Six patents over seventeen years. The continuation chain shows Google kept legally protecting this mechanism — and while legal protection alone doesn't prove current production deployment, the DOJ testimony and API leak (covered in the companion deep dive) provide that separate evidence.

Beyond the Patent Text

This article covers the patented mechanism — what the patent describes and what it means. NavBoost in production today extends well beyond what's documented here. The 2024 API leak revealed production attribute names (goodClicks, badClicks, lastLongestClicks, crapsData) that map to this patent's mechanisms. Sworn DOJ testimony confirmed a 13-month click data window and that BERT does not replace NavBoost. For the full cross-source analysis — API leak mappings, DOJ corroboration, practitioner case studies, and production-level theory — see How NavBoost Really Works.


Citation Network

Forward Citations

Dozens of patents cite this document directly, and the broader patent family has a considerably larger citation footprint. Notable citing patents include:

Related Articles on This Site


Frequently Asked Questions

What is NavBoost and what does patent US8661029B1 describe?

NavBoost is Google's system for modifying search rankings based on user click behaviour. The patent itself titles the mechanism "Modifying search result ranking based on implicit user feedback" — the names NavBoost and CRAPS come from later DOJ testimony and the 2024 API leak. This patent describes how Google tracks clicks, measures dwell time, weights those dwell times into a relevance score (the LC ratio), and feeds that score back into the ranking engine via IRBoost.

How does the LC ratio work?

The LC ratio measures the proportion of weighted long clicks to total clicks for a given query-document pair: LC = Weighted Long Clicks / (Total Clicks + Smoothing Factor). Higher ratios indicate users consistently find the document relevant. The smoothing factor prevents noise from rare queries.

What are long clicks and short clicks?

Short clicks (negative weight) indicate the user quickly bounced back. Medium clicks (moderate weight) suggest potential relevance. Long clicks (high weight) indicate sustained engagement. Last clicks (user doesn't return) signal query satisfaction. The thresholds are adjusted by query category and user type.

How many continuations does this patent have?
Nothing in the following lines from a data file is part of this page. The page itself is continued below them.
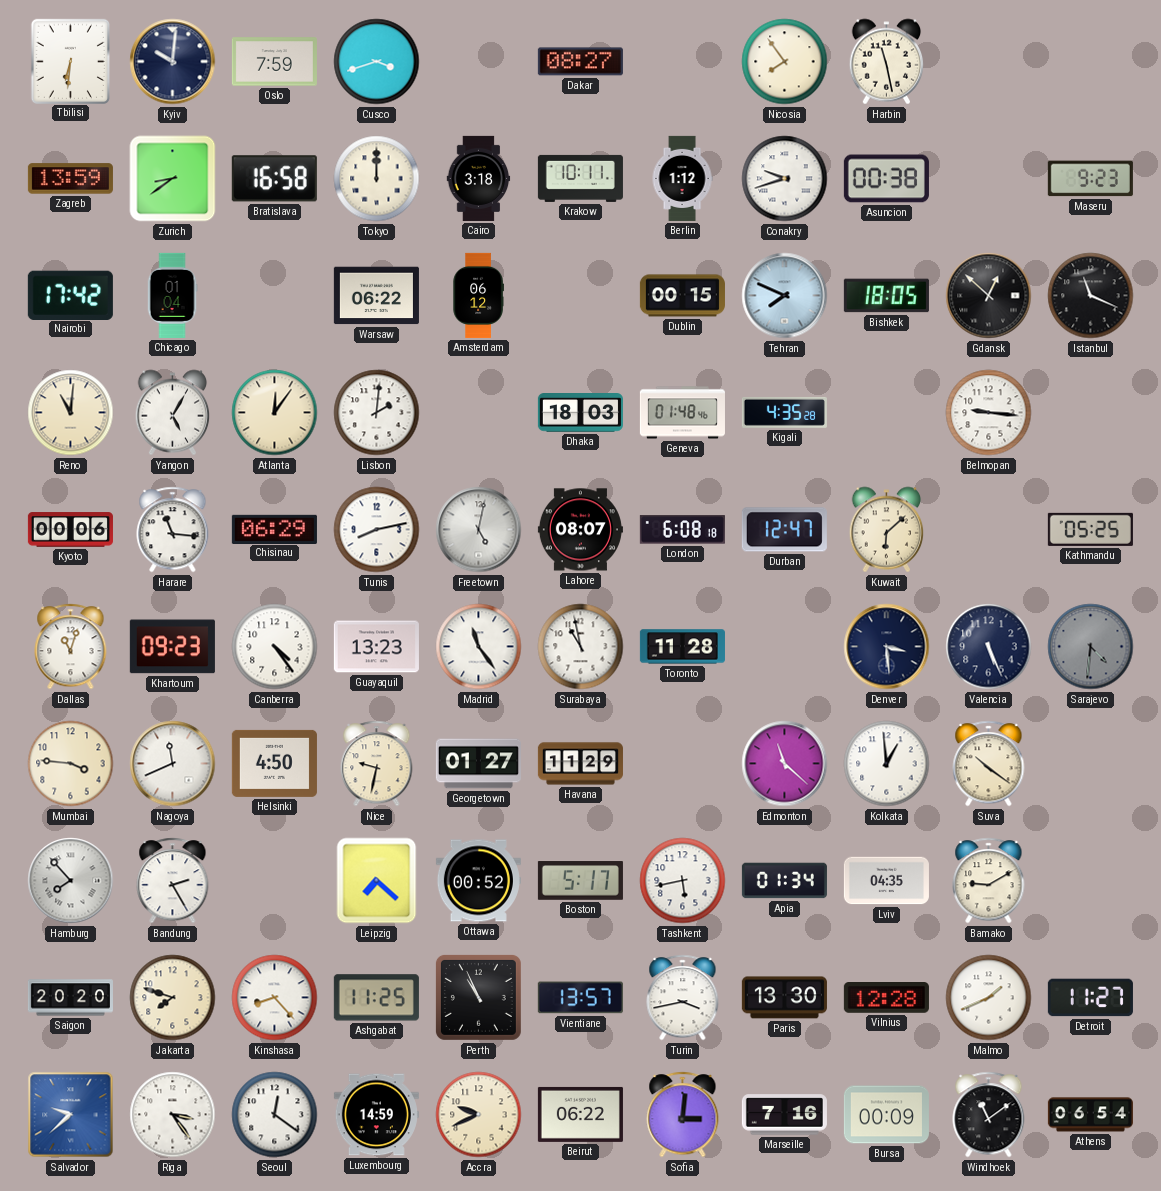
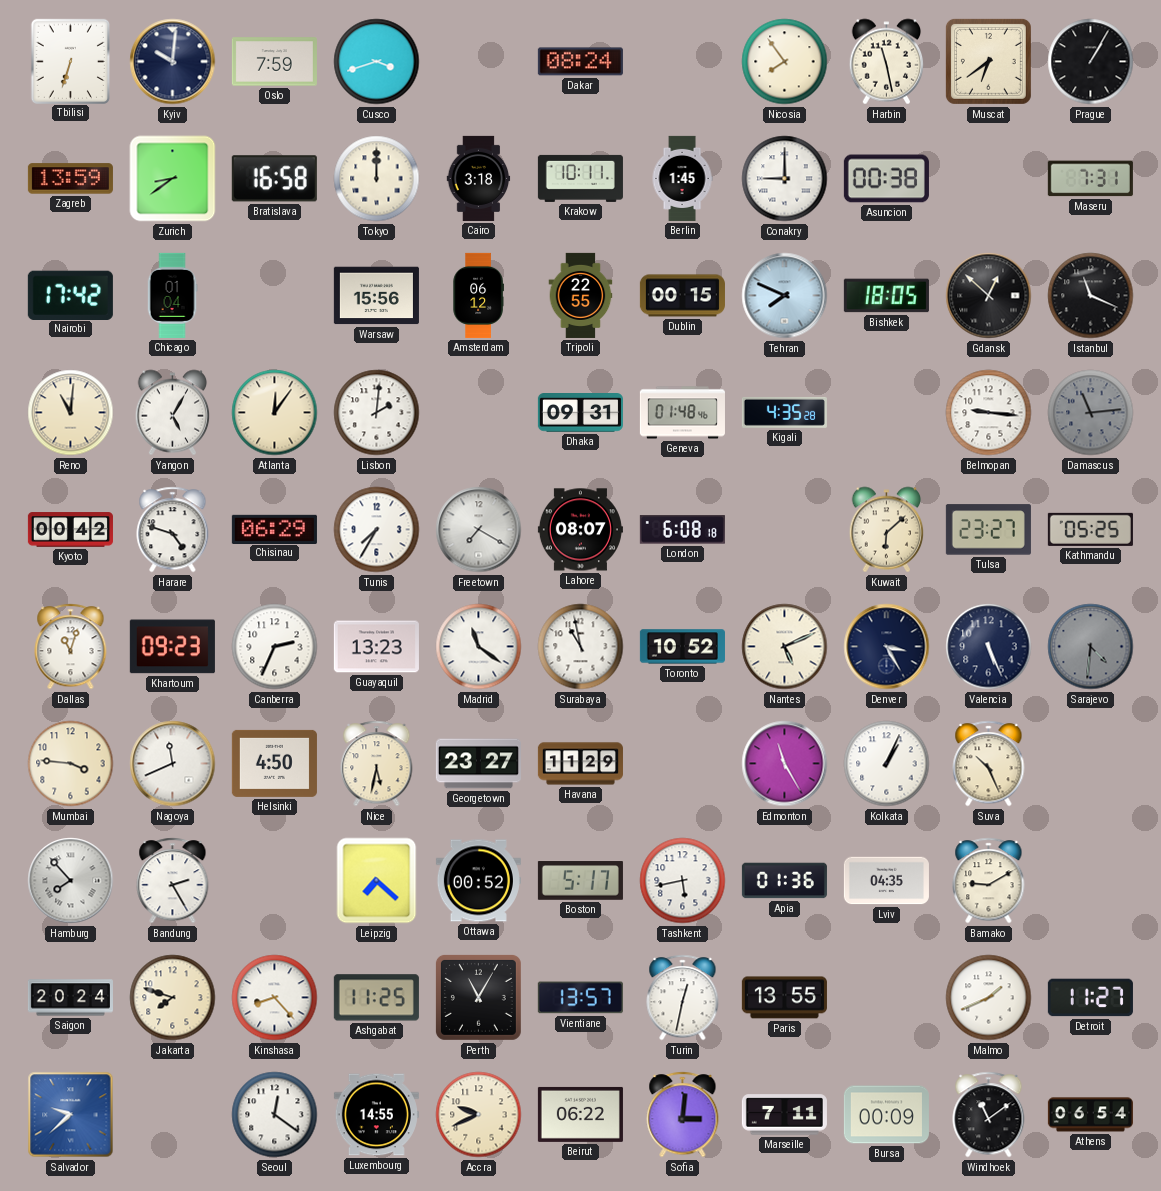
Tbilisi: 6:31 -> 6:33
Dakar: 08:27 -> 08:24
Muscat: none -> 6:39
Prague: none -> 1:05
Berlin: 1:12 -> 1:45
Conakry: 9:42 -> 9:00
Maseru: 9:23 -> 7:31
Warsaw: 06:22 -> 15:56
Tripoli: none -> 22:55
Dhaka: 18:03 -> 09:31
Damascus: none -> 11:14
Kyoto: 00:06 -> 00:42
Harare: 11:16 -> 4:48
Tunis: 8:13 -> 7:35
Freetown: 5:02 -> 7:20
Durban: 12:47 -> none
Tulsa: none -> 23:27
Canberra: 4:24 -> 2:34
Madrid: 11:24 -> 11:21
Toronto: 11:28 -> 10:52
Nantes: none -> 5:11
Denver: 3:29 -> 3:25
Nice: 9:32 -> 5:32
Georgetown: 01:27 -> 23:27
Edmonton: 11:22 -> 11:25
Kolkata: 12:59 -> 1:04
Suva: 10:21 -> 10:26
Apia: 01:34 -> 01:36
Saigon: 20:20 -> 20:24
Perth: 10:56 -> 11:05
Turin: 3:43 -> 12:32
Paris: 13:30 -> 13:55
Vilnius: 12:28 -> none
Riga: 3:24 -> none
Luxembourg: 14:59 -> 14:55
Marseille: 7:16 -> 7:11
Five continuations spanning 2016–2023 (US9235627B1, US9811566B1, US10229166B1, US11188544B1, US11816114B1). The specification text is identical across all six patents — only the claims differ. The latest was granted November 2023.

What can I do to improve my NavBoost signals?
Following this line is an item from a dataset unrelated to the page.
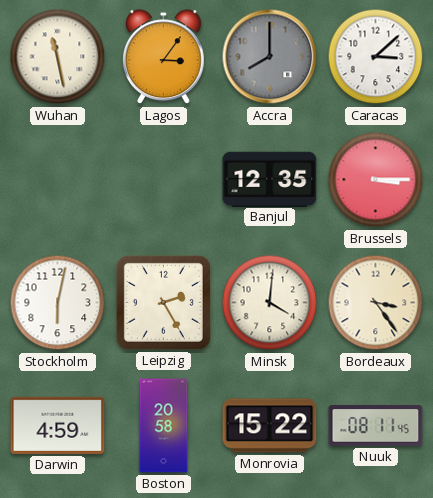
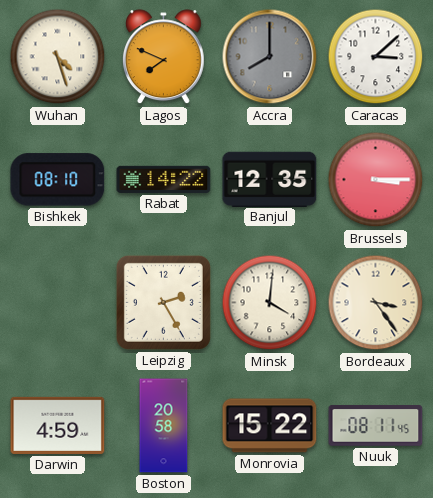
Wuhan: 11:28 -> 4:27
Lagos: 3:06 -> 7:49
Bishkek: none -> 08:10
Rabat: none -> 14:22
Stockholm: 6:02 -> none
Write accurate titles/descriptions (reduce pogo-sticking). Create genuinely comprehensive content (increase dwell time). Ensure fast page load so users can form honest click opinions — a page that renders too slowly produces short clicks before users see the content. The anti-spam safeguards make click manipulation actively detected and filtered.

How does NavBoost relate to Google's other ranking systems?

NavBoost is a rank modifier that adjusts IR scores from other systems. It works alongside Entity Scoring, Passage Ranking, and quality systems. The IRBoost formula applies the LC ratio on top of existing scores.